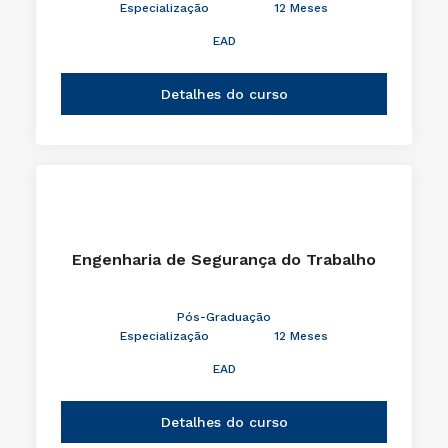
Especialização
12 Meses
EAD
Detalhes do curso
Engenharia de Segurança do Trabalho
Pós-Graduação
Especialização
12 Meses
EAD
Detalhes do curso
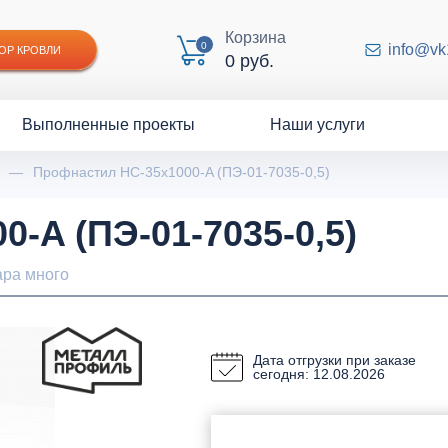
Корзина
0
info@vk
ОР КРОВЛИ
0 руб.
Выполненные проекты
Наши услуги
—
Профнастил НС-35x1000-A (ПЭ-01-7035-0,5)
-A (ПЭ-01-7035-0,5)
ара много
Дата отгрузки при заказе
сегодня: 12.08.2026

--------

Please give back the data above word for word, with no pictures included.

Especialização
12 Meses
EAD
Detalhes do curso
Engenharia de Segurança do Trabalho
Pós-Graduação
Especialização
12 Meses
EAD
Detalhes do curso
Корзина
0
info@vk
ОР КРОВЛИ
0 руб.
Выполненные проекты
Наши услуги
—
Профнастил НС-35x1000-A (ПЭ-01-7035-0,5)
-A (ПЭ-01-7035-0,5)
ара много
Дата отгрузки при заказе
сегодня: 12.08.2026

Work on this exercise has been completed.